*** Block opens ***

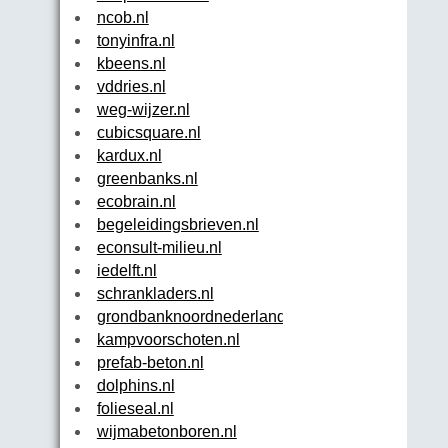
ncob.nl
tonyinfra.nl
kbeens.nl
vddries.nl
weg-wijzer.nl
cubicsquare.nl
kardux.nl
greenbanks.nl
ecobrain.nl
begeleidingsbrieven.nl
econsult-milieu.nl
iedelft.nl
schrankladers.nl
grondbanknoordnederland.nl
kampvoorschoten.nl
prefab-beton.nl
dolphins.nl
folieseal.nl
wijmabetonboren.nl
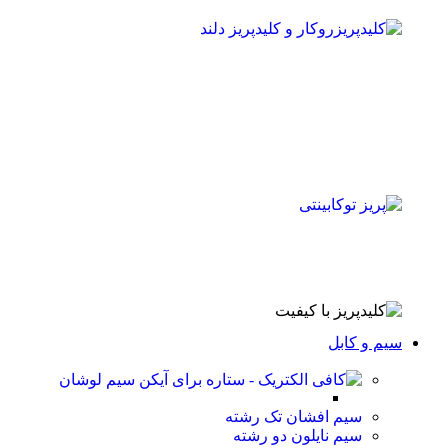
سیم و کابل
سیم لوشان
سیم افشان تک رشته
سیم نایلون دو رشته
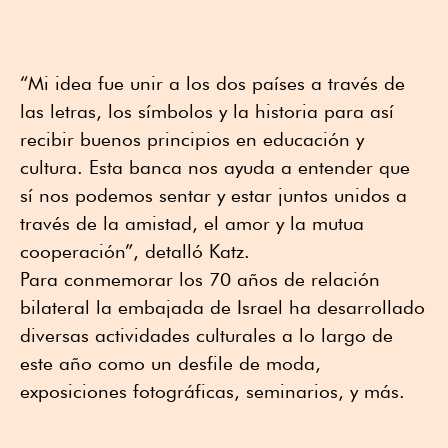
“Mi idea fue unir a los dos países a través de
las letras, los símbolos y la historia para así
recibir buenos principios en educación y
cultura. Esta banca nos ayuda a entender que
sí nos podemos sentar y estar juntos unidos a
través de la amistad, el amor y la mutua
cooperación”, detalló Katz.
Para conmemorar los 70 años de relación
bilateral la embajada de Israel ha desarrollado
diversas actividades culturales a lo largo de
este año como un desfile de moda,
exposiciones fotográficas, seminarios, y más.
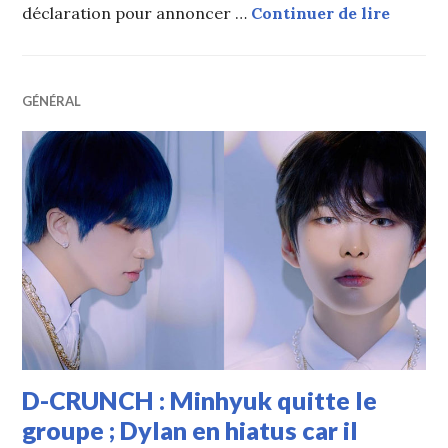
Dylan 
déclaration pour annoncer …
Continuer de lire
GÉNÉRAL
D-CRUNCH : Minhyuk quitte le
groupe ; Dylan en hiatus car il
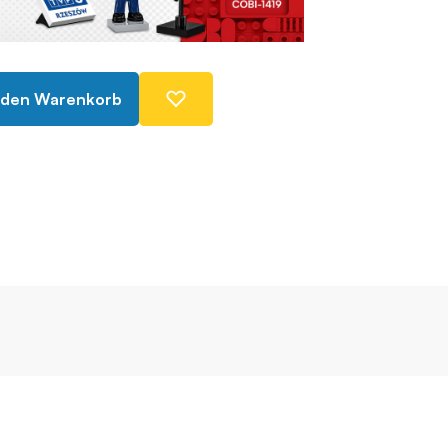
 den Warenkorb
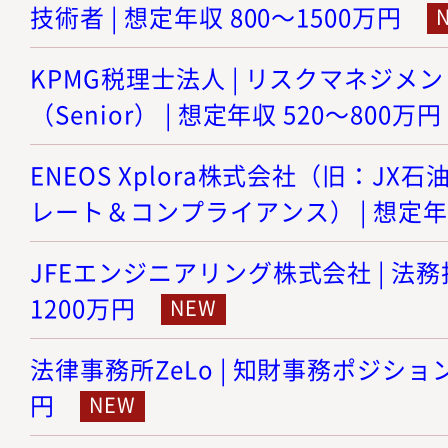
技術者 | 想定年収 800～1500万円
KPMG税理士法人 | リスクマネジメ
（Senior） | 想定年収 520～800万円
ENEOS Xplora株式会社（旧：JX石
レート＆コンプライアンス） | 想定年収
JFEエンジニアリング株式会社 | 法務担
1200万円
法律事務所ZeLo | 知財事務ポジション 
円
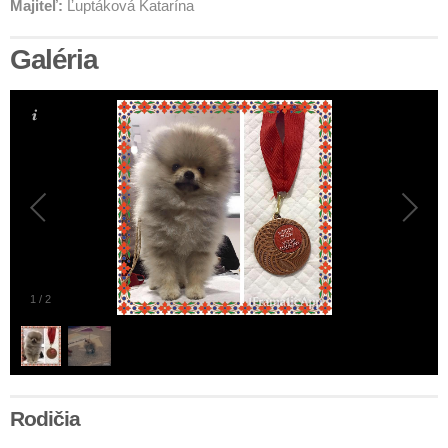
Majiteľ:
Ľuptáková Katarína
Galéria
1
/
2
Rodičia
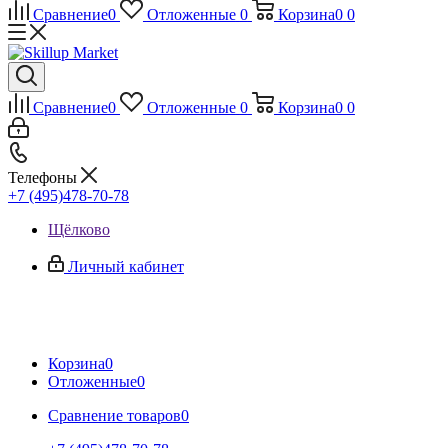
Сравнение
0
Отложенные
0
Корзина
0
0
Сравнение
0
Отложенные
0
Корзина
0
0
Телефоны
+7 (495)478-70-78
Щёлково
Личный кабинет
Корзина
0
Отложенные
0
Сравнение товаров
0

*** Block closes ***

WHAT NEEDS TO BE DONE —
Drop the images and quote the entries word for word.

COMPLETED EXERCISE —
ncob.nl
tonyinfra.nl
kbeens.nl
vddries.nl
weg-wijzer.nl
cubicsquare.nl
kardux.nl
greenbanks.nl
ecobrain.nl
begeleidingsbrieven.nl
econsult-milieu.nl
iedelft.nl
schrankladers.nl
grondbanknoordnederland.nl
kampvoorschoten.nl
prefab-beton.nl
dolphins.nl
folieseal.nl
wijmabetonboren.nl
سیم و کابل
سیم لوشان
سیم افشان تک رشته
سیم نایلون دو رشته
“Mi idea fue unir a los dos países a través de
las letras, los símbolos y la historia para así
recibir buenos principios en educación y
cultura. Esta banca nos ayuda a entender que
sí nos podemos sentar y estar juntos unidos a
través de la amistad, el amor y la mutua
cooperación”, detalló Katz.
Para conmemorar los 70 años de relación
bilateral la embajada de Israel ha desarrollado
diversas actividades culturales a lo largo de
este año como un desfile de moda,
exposiciones fotográficas, seminarios, y más.
Dylan 
déclaration pour annoncer …
Continuer de lire
GÉNÉRAL
D-CRUNCH : Minhyuk quitte le
groupe ; Dylan en hiatus car il
 den Warenkorb
技術者 | 想定年収 800～1500万円
KPMG税理士法人 | リスクマネジメ
（Senior） | 想定年収 520～800万円
ENEOS Xplora株式会社（旧：JX石
レート＆コンプライアンス） | 想定年収
JFEエンジニアリング株式会社 | 法務担
1200万円
法律事務所ZeLo | 知財事務ポジション 
円
Majiteľ:
Ľuptáková Katarína
Galéria
1
/
2
Rodičia
Сравнение
0
Отложенные
0
Корзина
0
0
Сравнение
0
Отложенные
0
Корзина
0
0
Телефоны
+7 (495)478-70-78
Щёлково
Личный кабинет
Корзина
0
Отложенные
0
Сравнение товаров
0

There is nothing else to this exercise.